Acquisition of the endosymbiont Symbiodinium in Isophyllia occurs directly from parent to offspring (vertical transmission), a characteristic strongly linked to the brooding modality (Baird, Guest & Willis, 2009). Vertical symbiont transmission may be advantageous by providing larvae with various Symbiodinium genotypes which may improve their ability to recruit successfully and grow in different environmental conditions (Padilla-Gamiño et al., 2012). Brooded larvae are capable of motility immediately or shortly after planulation (Fadlallah, 1983), in contrast to broadcast spawned propagules which are positively buoyant and may take between 12–72 h to become motile (Baird, Guest & Willis, 2009). By avoiding the surface, brooded larvae may better avoid exposure to high levels of solar radiation which may overwhelm the photosynthetic capacities of zooxanthellae producing oxygen radicals (Tchernov et al., 2004) and cause tissue damage and mortality (Lesser et al., 1990). However, under high temperature conditions, larvae of corals with vertical symbiont transmission may suffer higher oxidative stress and tissue damage, suggesting that these corals may be more vulnerable to the effects of ocean warming (Yakovleva et al., 2009).

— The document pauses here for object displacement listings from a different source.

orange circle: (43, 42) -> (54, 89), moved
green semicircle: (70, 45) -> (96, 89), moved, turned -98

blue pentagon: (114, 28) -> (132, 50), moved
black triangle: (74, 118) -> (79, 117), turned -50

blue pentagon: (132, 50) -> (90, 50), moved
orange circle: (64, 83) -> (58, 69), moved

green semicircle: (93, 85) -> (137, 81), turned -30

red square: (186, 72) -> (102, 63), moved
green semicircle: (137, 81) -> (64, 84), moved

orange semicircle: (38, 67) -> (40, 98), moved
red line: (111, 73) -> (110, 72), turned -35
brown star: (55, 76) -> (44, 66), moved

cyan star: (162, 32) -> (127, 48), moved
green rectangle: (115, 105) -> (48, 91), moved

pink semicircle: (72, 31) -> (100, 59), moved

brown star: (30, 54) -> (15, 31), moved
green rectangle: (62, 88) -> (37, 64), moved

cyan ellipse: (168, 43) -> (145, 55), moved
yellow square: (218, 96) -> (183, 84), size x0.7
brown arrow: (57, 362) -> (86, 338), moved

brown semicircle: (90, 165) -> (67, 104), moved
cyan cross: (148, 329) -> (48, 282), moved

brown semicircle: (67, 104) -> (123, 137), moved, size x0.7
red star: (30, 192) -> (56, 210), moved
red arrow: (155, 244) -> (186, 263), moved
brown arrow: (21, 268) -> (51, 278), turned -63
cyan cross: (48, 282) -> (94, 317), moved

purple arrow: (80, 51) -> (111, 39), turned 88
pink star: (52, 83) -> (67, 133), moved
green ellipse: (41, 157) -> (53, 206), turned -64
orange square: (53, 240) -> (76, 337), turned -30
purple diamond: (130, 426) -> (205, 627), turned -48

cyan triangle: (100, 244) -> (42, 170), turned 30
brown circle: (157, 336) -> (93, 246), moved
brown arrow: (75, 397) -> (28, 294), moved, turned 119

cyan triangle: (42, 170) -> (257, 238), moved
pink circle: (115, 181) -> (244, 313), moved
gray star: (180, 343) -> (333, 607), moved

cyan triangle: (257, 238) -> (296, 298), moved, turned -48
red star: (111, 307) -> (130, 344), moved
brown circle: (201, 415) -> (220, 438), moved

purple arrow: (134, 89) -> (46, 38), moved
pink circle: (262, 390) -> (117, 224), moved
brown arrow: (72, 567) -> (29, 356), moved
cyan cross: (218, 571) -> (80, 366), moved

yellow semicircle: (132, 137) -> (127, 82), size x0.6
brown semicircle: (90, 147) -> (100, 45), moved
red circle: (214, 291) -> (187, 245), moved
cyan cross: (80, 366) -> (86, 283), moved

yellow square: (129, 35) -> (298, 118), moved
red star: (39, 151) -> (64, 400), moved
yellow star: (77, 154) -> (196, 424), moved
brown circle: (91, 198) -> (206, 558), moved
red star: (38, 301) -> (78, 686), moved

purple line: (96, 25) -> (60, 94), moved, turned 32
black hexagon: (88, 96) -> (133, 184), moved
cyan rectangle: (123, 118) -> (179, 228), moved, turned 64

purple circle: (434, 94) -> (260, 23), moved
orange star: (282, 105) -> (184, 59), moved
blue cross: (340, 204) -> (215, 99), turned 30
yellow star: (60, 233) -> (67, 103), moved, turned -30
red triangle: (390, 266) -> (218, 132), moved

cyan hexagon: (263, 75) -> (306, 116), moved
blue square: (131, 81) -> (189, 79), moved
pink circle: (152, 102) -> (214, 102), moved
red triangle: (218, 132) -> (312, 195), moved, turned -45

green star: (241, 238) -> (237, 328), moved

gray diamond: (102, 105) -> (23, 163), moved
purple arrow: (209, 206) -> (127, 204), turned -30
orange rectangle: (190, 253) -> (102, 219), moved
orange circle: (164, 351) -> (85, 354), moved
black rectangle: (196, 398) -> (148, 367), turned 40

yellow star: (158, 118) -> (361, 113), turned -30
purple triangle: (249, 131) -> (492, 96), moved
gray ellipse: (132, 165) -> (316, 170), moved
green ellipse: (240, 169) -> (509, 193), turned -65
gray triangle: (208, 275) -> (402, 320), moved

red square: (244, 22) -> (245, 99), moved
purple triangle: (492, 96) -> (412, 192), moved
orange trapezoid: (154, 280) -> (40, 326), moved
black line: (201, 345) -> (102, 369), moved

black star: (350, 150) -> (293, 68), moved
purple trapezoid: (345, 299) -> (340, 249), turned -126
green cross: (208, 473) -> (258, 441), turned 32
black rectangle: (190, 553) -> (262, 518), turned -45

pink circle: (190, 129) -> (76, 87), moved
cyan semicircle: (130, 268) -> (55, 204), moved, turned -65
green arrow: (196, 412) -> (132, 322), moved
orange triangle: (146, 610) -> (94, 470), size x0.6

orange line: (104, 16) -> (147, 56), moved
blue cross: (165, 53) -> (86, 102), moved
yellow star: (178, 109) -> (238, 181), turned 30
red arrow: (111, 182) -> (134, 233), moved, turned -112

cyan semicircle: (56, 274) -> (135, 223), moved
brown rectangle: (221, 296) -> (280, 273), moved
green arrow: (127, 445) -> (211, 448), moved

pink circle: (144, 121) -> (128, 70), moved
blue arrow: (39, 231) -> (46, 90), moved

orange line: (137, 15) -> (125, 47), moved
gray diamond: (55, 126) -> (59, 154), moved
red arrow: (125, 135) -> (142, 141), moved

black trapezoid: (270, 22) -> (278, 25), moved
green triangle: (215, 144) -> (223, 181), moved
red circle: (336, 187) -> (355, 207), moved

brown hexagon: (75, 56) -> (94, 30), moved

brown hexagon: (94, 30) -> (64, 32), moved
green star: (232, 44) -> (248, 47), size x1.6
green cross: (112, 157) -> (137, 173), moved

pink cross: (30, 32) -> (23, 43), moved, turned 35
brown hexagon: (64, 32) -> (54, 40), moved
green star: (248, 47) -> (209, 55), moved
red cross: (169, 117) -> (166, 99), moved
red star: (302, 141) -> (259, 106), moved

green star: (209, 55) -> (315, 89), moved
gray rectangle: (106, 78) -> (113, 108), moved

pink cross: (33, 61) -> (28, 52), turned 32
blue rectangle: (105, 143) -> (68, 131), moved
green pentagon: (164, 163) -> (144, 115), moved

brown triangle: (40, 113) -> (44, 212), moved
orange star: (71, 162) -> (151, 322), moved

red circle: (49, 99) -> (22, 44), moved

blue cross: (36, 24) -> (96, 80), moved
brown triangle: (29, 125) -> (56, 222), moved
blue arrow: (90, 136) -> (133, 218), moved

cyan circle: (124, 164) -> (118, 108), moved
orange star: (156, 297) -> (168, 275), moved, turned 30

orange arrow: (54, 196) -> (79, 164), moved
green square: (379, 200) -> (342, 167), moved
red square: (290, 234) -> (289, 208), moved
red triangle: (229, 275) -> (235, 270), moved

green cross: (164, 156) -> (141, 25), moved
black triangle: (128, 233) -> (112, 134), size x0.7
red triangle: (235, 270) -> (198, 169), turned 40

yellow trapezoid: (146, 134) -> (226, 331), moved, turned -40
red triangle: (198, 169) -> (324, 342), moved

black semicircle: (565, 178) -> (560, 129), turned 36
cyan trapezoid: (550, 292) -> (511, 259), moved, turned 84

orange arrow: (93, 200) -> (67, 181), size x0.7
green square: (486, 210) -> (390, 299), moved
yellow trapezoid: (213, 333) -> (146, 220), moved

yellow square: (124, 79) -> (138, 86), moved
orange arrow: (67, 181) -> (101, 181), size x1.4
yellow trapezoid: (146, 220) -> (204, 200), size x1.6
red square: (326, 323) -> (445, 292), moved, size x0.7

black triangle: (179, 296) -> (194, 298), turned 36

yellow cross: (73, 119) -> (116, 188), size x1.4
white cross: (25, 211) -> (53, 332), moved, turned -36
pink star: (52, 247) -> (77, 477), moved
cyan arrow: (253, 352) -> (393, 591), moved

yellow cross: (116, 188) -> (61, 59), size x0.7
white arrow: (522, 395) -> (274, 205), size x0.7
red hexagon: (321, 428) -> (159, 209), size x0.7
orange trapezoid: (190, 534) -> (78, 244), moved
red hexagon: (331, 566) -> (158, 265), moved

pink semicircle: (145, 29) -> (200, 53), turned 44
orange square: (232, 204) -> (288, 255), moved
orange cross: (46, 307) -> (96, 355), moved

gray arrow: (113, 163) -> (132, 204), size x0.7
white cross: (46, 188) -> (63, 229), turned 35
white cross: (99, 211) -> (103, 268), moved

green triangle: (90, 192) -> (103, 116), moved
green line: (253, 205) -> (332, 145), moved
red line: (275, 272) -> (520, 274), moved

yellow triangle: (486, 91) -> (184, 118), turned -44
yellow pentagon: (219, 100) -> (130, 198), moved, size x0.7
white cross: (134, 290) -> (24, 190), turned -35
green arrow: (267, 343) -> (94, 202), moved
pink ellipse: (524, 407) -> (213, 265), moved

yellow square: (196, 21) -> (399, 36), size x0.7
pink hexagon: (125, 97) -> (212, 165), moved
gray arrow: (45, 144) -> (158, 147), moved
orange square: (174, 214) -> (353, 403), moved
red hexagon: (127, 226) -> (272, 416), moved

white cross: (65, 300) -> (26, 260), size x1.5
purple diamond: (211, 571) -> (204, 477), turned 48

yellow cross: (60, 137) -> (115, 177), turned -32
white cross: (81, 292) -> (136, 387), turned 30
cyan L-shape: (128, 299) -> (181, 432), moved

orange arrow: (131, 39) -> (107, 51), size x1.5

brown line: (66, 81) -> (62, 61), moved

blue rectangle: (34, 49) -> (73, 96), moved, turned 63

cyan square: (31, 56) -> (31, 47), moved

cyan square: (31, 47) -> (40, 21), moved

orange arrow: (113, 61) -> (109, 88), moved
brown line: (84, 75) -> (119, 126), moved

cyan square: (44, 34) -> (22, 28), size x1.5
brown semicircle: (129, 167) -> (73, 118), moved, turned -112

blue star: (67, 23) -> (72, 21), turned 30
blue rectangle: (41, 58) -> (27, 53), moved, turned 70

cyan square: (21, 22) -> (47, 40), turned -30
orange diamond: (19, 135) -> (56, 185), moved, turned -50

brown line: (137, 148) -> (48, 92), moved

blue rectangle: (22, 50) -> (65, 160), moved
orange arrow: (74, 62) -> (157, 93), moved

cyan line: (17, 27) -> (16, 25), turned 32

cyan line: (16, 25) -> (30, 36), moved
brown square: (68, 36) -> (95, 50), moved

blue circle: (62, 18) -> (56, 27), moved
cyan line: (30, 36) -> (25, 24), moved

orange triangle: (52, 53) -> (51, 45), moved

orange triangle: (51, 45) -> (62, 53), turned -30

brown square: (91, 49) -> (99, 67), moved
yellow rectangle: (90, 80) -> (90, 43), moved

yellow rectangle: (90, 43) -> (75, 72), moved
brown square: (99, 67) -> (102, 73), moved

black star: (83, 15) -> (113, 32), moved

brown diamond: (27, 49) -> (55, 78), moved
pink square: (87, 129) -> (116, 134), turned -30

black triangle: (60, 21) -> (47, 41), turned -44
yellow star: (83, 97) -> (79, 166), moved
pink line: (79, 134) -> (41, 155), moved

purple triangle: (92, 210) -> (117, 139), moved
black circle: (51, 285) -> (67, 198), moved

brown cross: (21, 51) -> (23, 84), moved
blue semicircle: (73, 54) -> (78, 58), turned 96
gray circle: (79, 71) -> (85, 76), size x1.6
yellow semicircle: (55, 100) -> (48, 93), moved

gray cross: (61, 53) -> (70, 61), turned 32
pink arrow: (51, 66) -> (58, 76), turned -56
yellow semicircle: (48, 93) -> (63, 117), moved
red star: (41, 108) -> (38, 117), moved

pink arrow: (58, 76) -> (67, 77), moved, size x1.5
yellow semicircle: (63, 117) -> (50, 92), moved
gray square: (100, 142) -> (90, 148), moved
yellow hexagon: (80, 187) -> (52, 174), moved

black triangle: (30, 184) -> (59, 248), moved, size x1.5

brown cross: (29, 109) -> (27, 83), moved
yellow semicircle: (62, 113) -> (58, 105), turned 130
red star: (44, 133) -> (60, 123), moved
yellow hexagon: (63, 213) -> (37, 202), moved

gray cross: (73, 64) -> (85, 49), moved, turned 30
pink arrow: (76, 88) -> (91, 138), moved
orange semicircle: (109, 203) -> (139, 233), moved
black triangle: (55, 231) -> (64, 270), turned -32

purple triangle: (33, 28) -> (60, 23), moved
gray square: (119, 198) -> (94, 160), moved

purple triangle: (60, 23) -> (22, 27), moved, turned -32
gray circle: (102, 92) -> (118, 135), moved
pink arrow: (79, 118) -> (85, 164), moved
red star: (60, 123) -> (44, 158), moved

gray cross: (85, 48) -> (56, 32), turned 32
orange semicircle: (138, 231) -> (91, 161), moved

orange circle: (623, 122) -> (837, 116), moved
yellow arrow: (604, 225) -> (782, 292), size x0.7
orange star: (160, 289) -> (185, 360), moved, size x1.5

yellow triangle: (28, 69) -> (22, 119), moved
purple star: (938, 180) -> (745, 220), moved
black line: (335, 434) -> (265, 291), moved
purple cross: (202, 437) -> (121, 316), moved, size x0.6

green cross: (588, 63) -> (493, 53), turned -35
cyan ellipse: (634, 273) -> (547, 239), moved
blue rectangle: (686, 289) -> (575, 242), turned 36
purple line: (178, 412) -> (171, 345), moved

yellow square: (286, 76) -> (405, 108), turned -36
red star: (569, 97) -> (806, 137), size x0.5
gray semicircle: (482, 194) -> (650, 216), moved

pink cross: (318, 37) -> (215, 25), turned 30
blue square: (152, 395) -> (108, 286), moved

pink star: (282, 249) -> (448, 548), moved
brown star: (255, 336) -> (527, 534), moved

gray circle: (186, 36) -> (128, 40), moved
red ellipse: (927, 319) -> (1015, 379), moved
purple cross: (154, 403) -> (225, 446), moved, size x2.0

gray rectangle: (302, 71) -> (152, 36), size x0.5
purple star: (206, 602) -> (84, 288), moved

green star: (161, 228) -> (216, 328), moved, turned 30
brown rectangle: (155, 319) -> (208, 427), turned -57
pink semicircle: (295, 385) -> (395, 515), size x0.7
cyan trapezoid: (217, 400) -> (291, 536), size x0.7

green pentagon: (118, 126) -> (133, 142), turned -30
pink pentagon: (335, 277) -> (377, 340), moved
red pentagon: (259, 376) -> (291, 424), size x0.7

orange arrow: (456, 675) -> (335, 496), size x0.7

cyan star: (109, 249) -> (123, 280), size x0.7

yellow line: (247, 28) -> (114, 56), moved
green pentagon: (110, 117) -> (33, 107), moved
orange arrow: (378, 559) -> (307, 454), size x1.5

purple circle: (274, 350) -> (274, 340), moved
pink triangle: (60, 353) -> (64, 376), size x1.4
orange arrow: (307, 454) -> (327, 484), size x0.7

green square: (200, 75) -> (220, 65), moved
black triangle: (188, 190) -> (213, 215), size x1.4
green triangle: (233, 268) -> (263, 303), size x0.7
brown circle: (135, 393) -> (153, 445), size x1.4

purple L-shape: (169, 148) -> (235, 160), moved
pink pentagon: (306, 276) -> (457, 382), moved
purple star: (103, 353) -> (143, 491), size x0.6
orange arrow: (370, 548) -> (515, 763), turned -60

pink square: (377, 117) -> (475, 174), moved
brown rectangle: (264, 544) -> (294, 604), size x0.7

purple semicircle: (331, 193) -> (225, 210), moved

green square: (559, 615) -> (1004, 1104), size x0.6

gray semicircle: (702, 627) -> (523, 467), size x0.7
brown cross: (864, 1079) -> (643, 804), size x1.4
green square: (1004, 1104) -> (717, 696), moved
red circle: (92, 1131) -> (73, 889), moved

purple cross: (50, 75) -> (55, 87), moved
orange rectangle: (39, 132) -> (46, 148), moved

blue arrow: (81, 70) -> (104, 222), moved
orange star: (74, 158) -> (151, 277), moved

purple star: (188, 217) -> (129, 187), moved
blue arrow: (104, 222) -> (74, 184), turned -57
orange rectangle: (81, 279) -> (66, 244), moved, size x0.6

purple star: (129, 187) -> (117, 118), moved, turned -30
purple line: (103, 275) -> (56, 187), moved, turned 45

There is increasing evidence that sexual reproduction in corals is highly susceptible to natural and anthropogenic stressors that reduce fecundity, fertilization success, and larval survival (Harrison & Wallace, 1990; Harrison, 2011). Increases in sea surface temperatures as a consequence of global warming have produced widespread coral bleaching events and disease outbreaks with massive mortality of susceptible individuals. This worldwide decline of coral reefs underscores the need for understanding sexual reproduction in corals as the only mechanism capable of safeguarding their future. Sexual recombination is an important prerequisite for the selection of individuals which are to be able to adapt to the pressures of a changing environment. A greater understanding of the mechanisms and variables in sexual reproduction in corals, in combination with knowledge of the taxonomy and variability of the species, is essential for any coral reef management strategy (Harrison & Wallace, 1990).